This is a revival of that project. They resuscitated the script and completely
re-cast it (since, among other things, original lead Jean Rochefort passed
away more than a year ago).

------
dysosmia
I'm hardly familiar with all the trouble this movie went through to get made,
I'm really, really happy with the main actors that finally got to see it
through. Jonathan Pryce and Adam Driver have such great interactions in the
small scenes of this movie, and those really made it for me despite the
legitimate problems this article brings up.

------
drdeadringer
I volunteer as a projectionist at Cinequest, a film festival in San Jose. This
movie premiered as one of the festival book-ends this year [2019].
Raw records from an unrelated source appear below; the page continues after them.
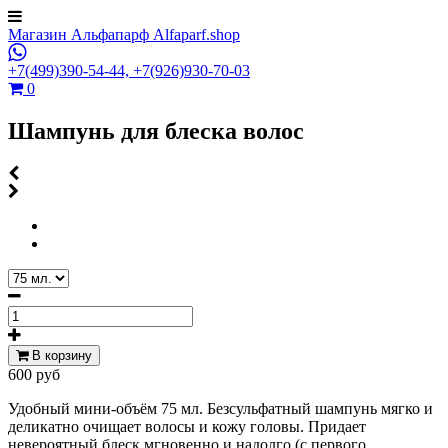
Магазин Альфапарф Alfaparf.shop
+7(499)390-54-44,
+7(926)930-70-03
0
Шампунь для блеска волос
В корзину
600 руб
Удобный мини-объём 75 мл. Безсульфатный шампунь мягко и
деликатно очищает волосы и кожу головы. Придает
невероятный блеск мгновенно и надолго (с первого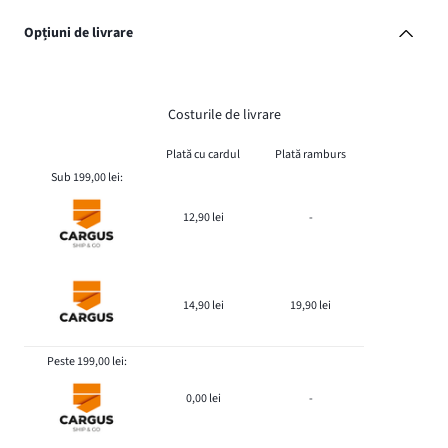
Opțiuni de livrare
Costurile de livrare
Plată cu cardul
Plată ramburs
Sub 199,00 lei:
12,90 lei
-
14,90 lei
19,90 lei
Peste 199,00 lei:
0,00 lei
-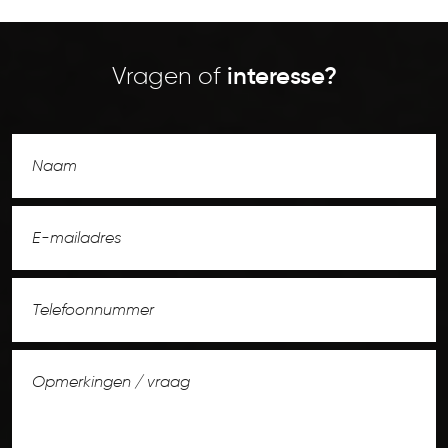
Vragen of
interesse?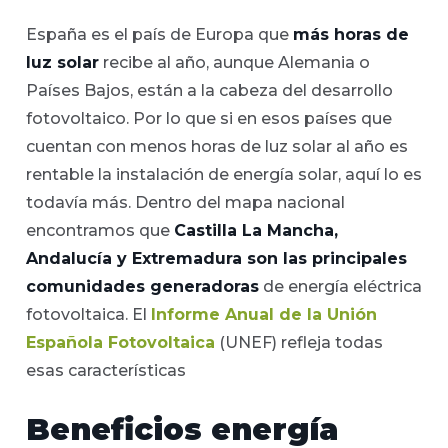
España es el país de Europa que
más horas de
luz solar
recibe al año, aunque Alemania o
Países Bajos, están a la cabeza del desarrollo
fotovoltaico. Por lo que si en esos países que
cuentan con menos horas de luz solar al año es
rentable la instalación de energía solar, aquí lo es
todavía más. Dentro del mapa nacional
encontramos que
Castilla La Mancha,
Andalucía y Extremadura son las principales
comunidades generadoras
de energía eléctrica
fotovoltaica. El
Informe Anual de la Unión
Española Fotovoltaica
(UNEF) refleja todas
esas características
Beneficios energía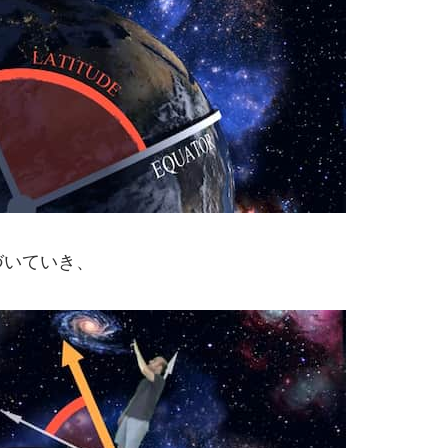
づいていき、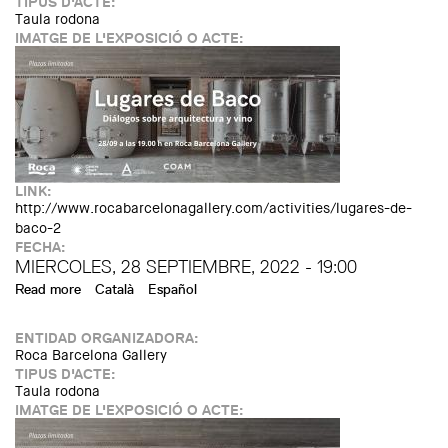
TIPUS D'ACTE:
Taula rodona
IMATGE DE L'EXPOSICIÓ O ACTE:
LINK:
http://www.rocabarcelonagallery.com/activities/lugares-de-
baco-2
FECHA:
MIERCOLES, 28 SEPTIEMBRE, 2022 - 19:00
Read more
about Seminar: "Lugares de Baco. Diálogos sobre
Català
Español
arquitectura y vino"
ENTIDAD ORGANIZADORA:
Roca Barcelona Gallery
TIPUS D'ACTE:
Taula rodona
IMATGE DE L'EXPOSICIÓ O ACTE: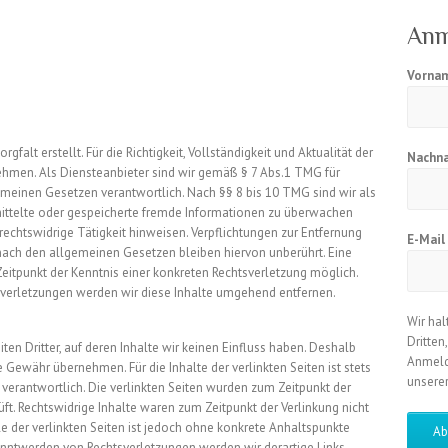
Anm
Vorna
gfalt erstellt. Für die Richtigkeit, Vollständigkeit und Aktualität der
Nachn
hmen. Als Diensteanbieter sind wir gemäß § 7 Abs.1 TMG für
emeinen Gesetzen verantwortlich. Nach §§ 8 bis 10 TMG sind wir als
rmittelte oder gespeicherte fremde Informationen zu überwachen
rechtswidrige Tätigkeit hinweisen. Verpflichtungen zur Entfernung
E-Mai
ach den allgemeinen Gesetzen bleiben hiervon unberührt. Eine
Zeitpunkt der Kenntnis einer konkreten Rechtsverletzung möglich.
erletzungen werden wir diese Inhalte umgehend entfernen.
Wir hal
Dritten
en Dritter, auf deren Inhalte wir keinen Einfluss haben. Deshalb
Anmeld
 Gewähr übernehmen. Für die Inhalte der verlinkten Seiten ist stets
unsere
n verantwortlich. Die verlinkten Seiten wurden zum Zeitpunkt der
ft. Rechtswidrige Inhalte waren zum Zeitpunkt der Verlinkung nicht
le der verlinkten Seiten ist jedoch ohne konkrete Anhaltspunkte
anntwerden von Rechtsverletzungen werden wir derartige Links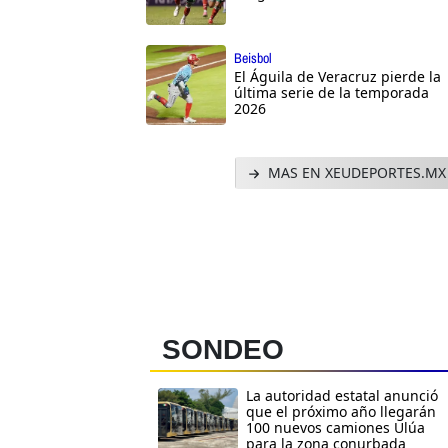
Beisbol
El Águila de Veracruz pierde la
última serie de la temporada
2026
MAS EN XEUDEPORTES.MX
SONDEO
La autoridad estatal anunció
que el próximo año llegarán
100 nuevos camiones Ulúa
para la zona conurbada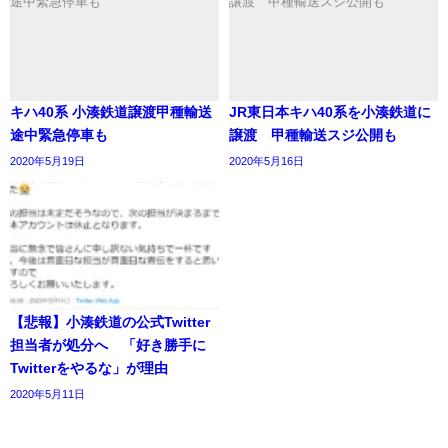
キハ40系 小湊鉄道譲渡甲種輸送
JR東日本キハ40系を小湊鉄道に
途中緊急停車も
譲渡 甲種輸送スジ公開も
2020年5月19日
2020年5月16日
【悲報】小湊鉄道の公式Twitter
担当者が処分へ 「好き勝手に
Twitterをやるな」が理由
2020年5月11日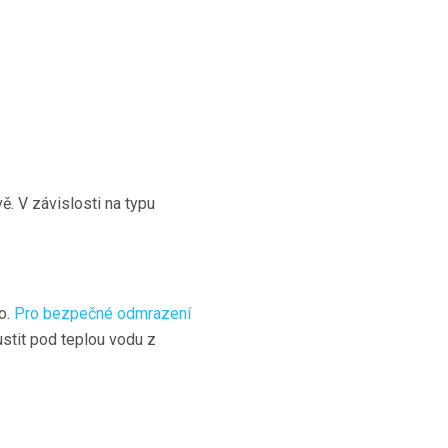
. V závislosti na typu
o.
Pro bezpečné odmrazení
stit pod teplou vodu z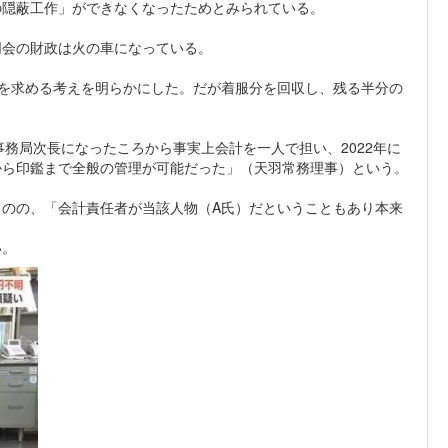
の隠蔽工作」ができなくなったためとみられている。
同会の財政は火の車になっている。
を求める考えを明らかにした。だが着服分を回収し、残る半分の
に事務局次長になったころから事実上会計を一人で担い、2022年に
から印鑑まで全般の管理が可能だった」（天羽常務理事）という。
のの、「会計責任者が当該人物（A氏）だということもあり本来
い。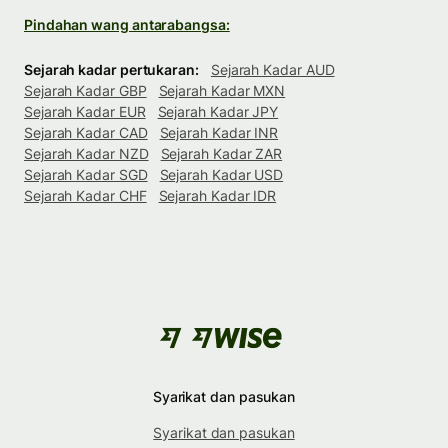
Pindahan wang antarabangsa:
Sejarah kadar pertukaran:
Sejarah Kadar AUD
Sejarah Kadar GBP
Sejarah Kadar MXN
Sejarah Kadar EUR
Sejarah Kadar JPY
Sejarah Kadar CAD
Sejarah Kadar INR
Sejarah Kadar NZD
Sejarah Kadar ZAR
Sejarah Kadar SGD
Sejarah Kadar USD
Sejarah Kadar CHF
Sejarah Kadar IDR
Syarikat dan pasukan
Syarikat dan pasukan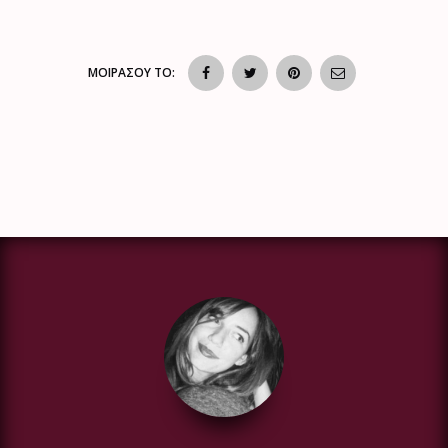
ΜΟΙΡΑΣΟΥ ΤΟ: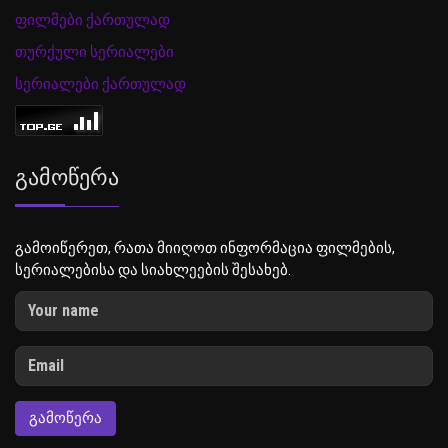
ფილმები ქართულად
თურქული სერიალები
სერიალები ქართულად
Გამოწერა
გამოიწერეთ, რათა მიიღოთ ინფორმაცია ფილმების,
სერიალებისა და სიახლეების შესახებ.
ᲒᲐᲛᲝᲬᲔᲠᲐ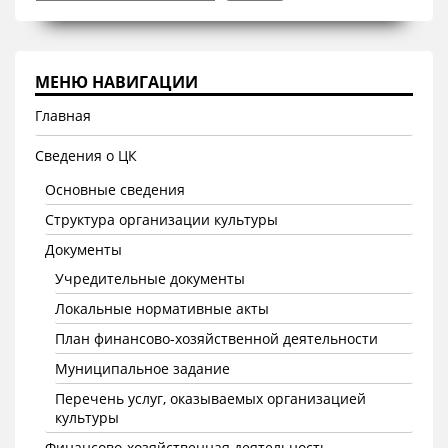
МЕНЮ НАВИГАЦИИ
Главная
Сведения о ЦК
Основные сведения
Структура организации культуры
Документы
Учредительные документы
Локальные нормативные акты
План финансово-хозяйственной деятельности
Муниципальное задание
Перечень услуг, оказываемых организацией
культуры
Финансово-хозяйственная деятельность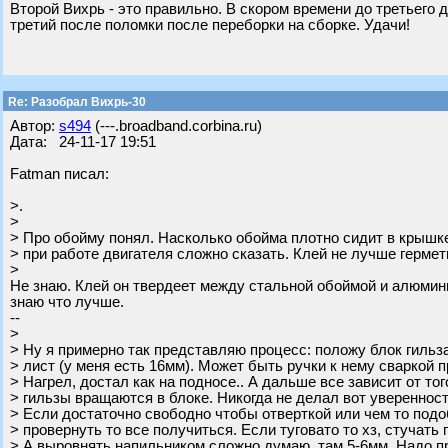
Второй Вихрь - это правильно. В скором времени до третьего д
третий после поломки после переборки на сборке. Удачи!
Re: Разобрал Вихрь-30
Автор:
s494
(---.broadband.corbina.ru)
Дата: 24-11-17 19:51
Fatman писал:
>.
>
> Про обойму понял. Насколько обойма плотно сидит в крышке
> при работе двигателя сложно сказать. Клей не лучше гермет
>
Не знаю. Клей он твердеет между стальной обоймой и алюмини
знаю что лучше.
--
>
> Ну я примерно так представляю процесс: положу блок гильз
> лист (у меня есть 16мм). Может быть ручки к нему сваркой 
> Нагрел, достал как на подносе.. А дальше все зависит от то
> гильзы вращаются в блоке. Никогда не делал вот уверенност
> Если достаточно свободно чтобы отверткой или чем то под
> провернуть то все получиться. Если туговато то хз, стучать 
> А выровнять напильником сложно думаю, там 5-6мм. Надо п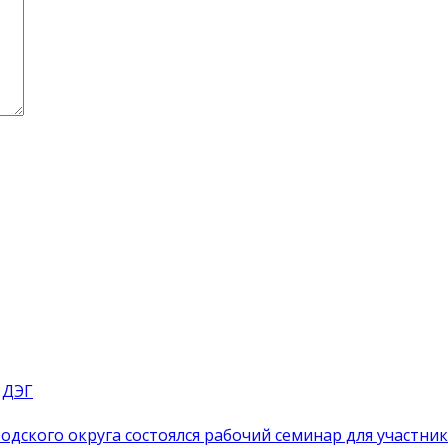
 ДЭГ
одского округа состоялся рабочий семинар для участн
I personally didn't go out of personal preference and I have no regrets over
that. I've heard mixed reviews before and after. Maybe I'll see it eventually,
but I'm not itching for it.

------
neves
There's a marvelous documentary about the failure of this movie: Lost in La
Mancha
[https://en.wikipedia.org/wiki/Lost_in_La_Mancha](https://en.wikipedia.org/wiki/Lost_in_La_Mancha)

BTW, I've ready the book other day. It is really fantastic.

------
woodrowbarlow
i would characterize chaos, loss of agency, and delusion/delirium as the
common themes that tie together all of gilliam's major works. i love the
experience of watching the narratives unravel as the characters lose touch
with reality -- but rather than becoming isolated from the world, we see a
perspective where the entire world seems to descend into madness in the
character's footsteps.

i felt differently about this movie. the same themes are here, but much more
explicit. in this film, the character becomes more and more isolated, the
world becomes smaller and smaller, and the delusions are unilateral. it
doesn't allow me to follow the main character into the spiral and i'm left
feeling like an observer rather than a participant.

------
8bitsrule
_Unfortunately, the plot, such as it is, unravels into delirious chaos during
the second half. Toby even breaks the fourth wall at one point to wonder
aloud, 'There's a plot?'_

I've asked the universe that question many times, but all I ever get is a
chuckle.

------
danidiaz
The continuous blurring between different levels of fiction and reality in
this movie reminded of Philip K. Dick's novels, also of Stanislaw Lem's
"Futurological Congress".

------
DINKDINK
Lost in La Mancha (2002) chronicles Gilliam's ordeal

------
Pxtl
Did the allegations about "never get into an elevator alone with Terry
Gilliam" ever go anywhere?

------
naranha
Reading the article, this has a werner herzogian vibe to it. I wonder how it
compares to aquirre - that film certainly has its delerious moments.

I love gilliam and brazil and twelve monkeys are among my favorite films.

------
fb03
If you enjoy this, please try "Fear and Loathing in Las Vegas" from the same
Director.